The two celebrated life with trips to the Mediterranean and Puerto Rico and plan another trip once Grullon’s journey is complete.

Their shared experience has made them closer and they look forward to being cancer free for years to come. 

Breast Cancer Facts in This Story:

HER2-positive Breast Cancer:

HER2-positive breast cancer is a breast cancer that tests positive for a protein called human epidermal growth factor receptor 2 (HER2). This protein is known to promote the growth of cancer cells. In about one of every five breast cancers, the cancer cells have extra copies of the gene that makes the HER2 protein. HER2-positive breast cancers tend to be more aggressive than other types of breast cancer.

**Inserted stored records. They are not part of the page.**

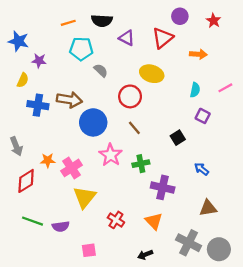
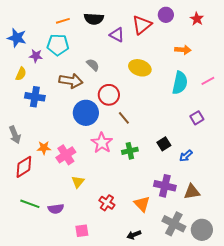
red triangle: (163, 38) -> (142, 25), moved
cyan pentagon: (81, 49) -> (58, 45), moved
cyan semicircle: (195, 90) -> (180, 83), size x1.6
red circle: (130, 96) -> (109, 95), moved
brown arrow: (69, 100) -> (71, 81), moved
purple square: (203, 116) -> (197, 118), moved, turned 32
black square: (178, 138) -> (164, 144), moved
blue arrow: (202, 169) -> (186, 156), turned -80
purple cross: (163, 187) -> (165, 186), moved
yellow triangle: (85, 197) -> (78, 182), size x0.6

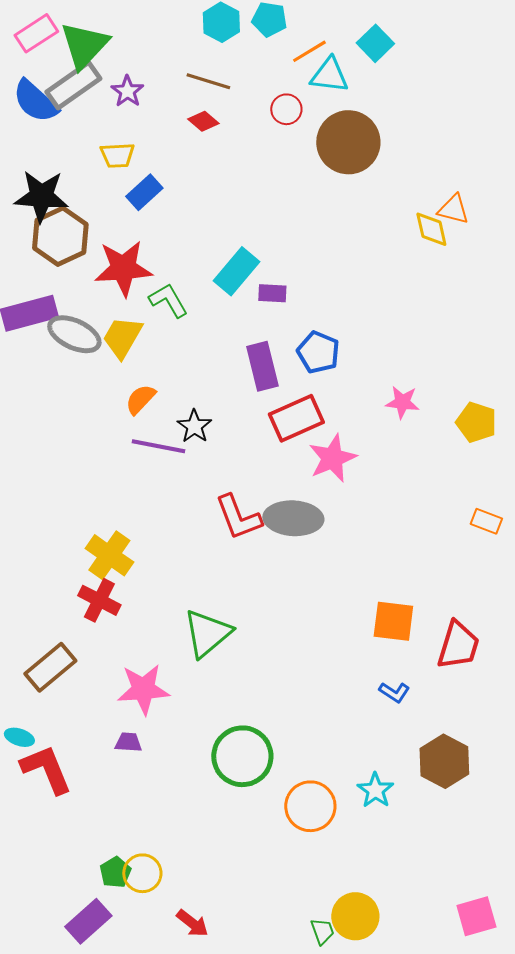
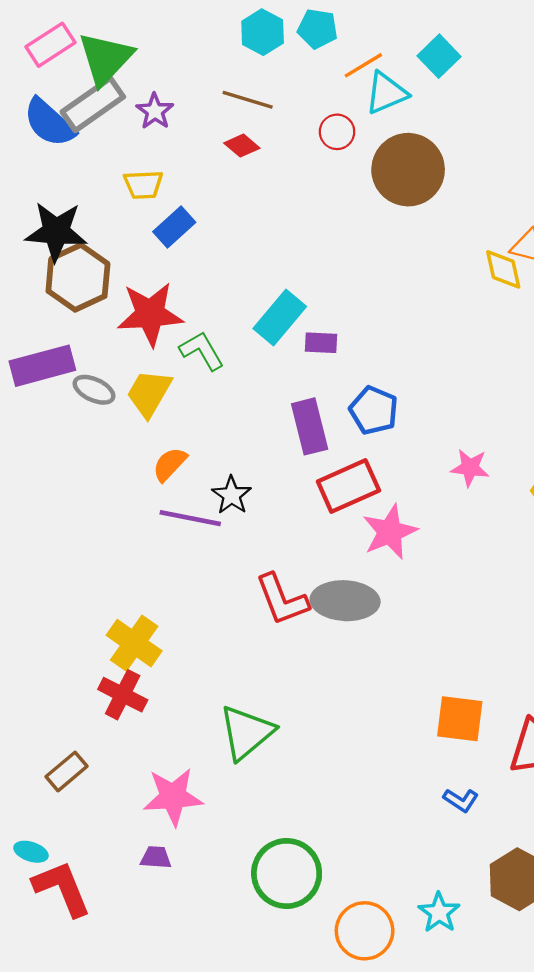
cyan triangle: (329, 75) -> (386, 93), turned -30
gray ellipse: (74, 334) -> (94, 390), size x0.7
brown rectangle: (50, 667) -> (66, 771), size x0.7

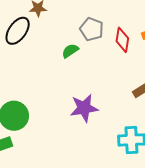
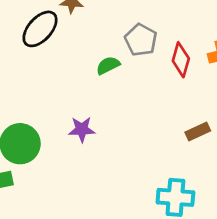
purple star: (84, 108) -> (82, 129), moved, size x0.7

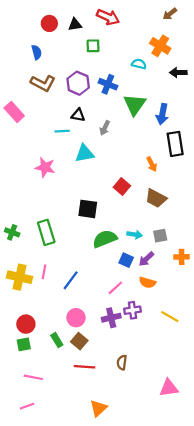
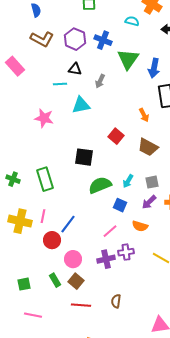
cyan arrow: (135, 235) -> (128, 181), turned 112
purple arrow: (146, 259) -> (149, 202), moved
red circle: (26, 324) -> (52, 240), moved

Triple Negative Breast Cancer:

Triple-negative breast cancer (TNBC) accounts for about 10-15% of all breast cancers. The term triple-negative breast cancer refers to the fact that the cancer cells don’t have estrogen or progesterone receptors (ER or PR) and don’t make any or too much of the protein called HER2. (The cells test “negative” on all 3 tests.) These cancers tend to be more common in women younger than age 40, who are Black, or who have a BRCA1 mutation.

TNBC differs from other types of invasive breast cancer in that it tends to grow and spread faster, has fewer treatment options, and tends to have a worse prognosis.

Genetic Testing:

Genes carry genetic coding and just as with other information in genes, mutations can be passed on from a parent to a child (inherited). Inherited gene mutations may also be called germline mutations.

For example, if a mother has a BRCA1 gene mutation, there’s a 50% chance her child will inherit the mutation and a 50% chance she won’t. The mother has two BRCA1 genes, one with a mutation and one with no mutation. The child gets one of your two BRCA1 genes from the mother and it’s random which copy. (The other BRCA1 gene from the father.)

What You Should Know:

It’s important to know that genetic testing can be an important piece of the breast cancer puzzle. However, it cannot replace self exams and routine screenings. Any time you notice a change in and around the breast tissue, it’s important to get it checked out right away.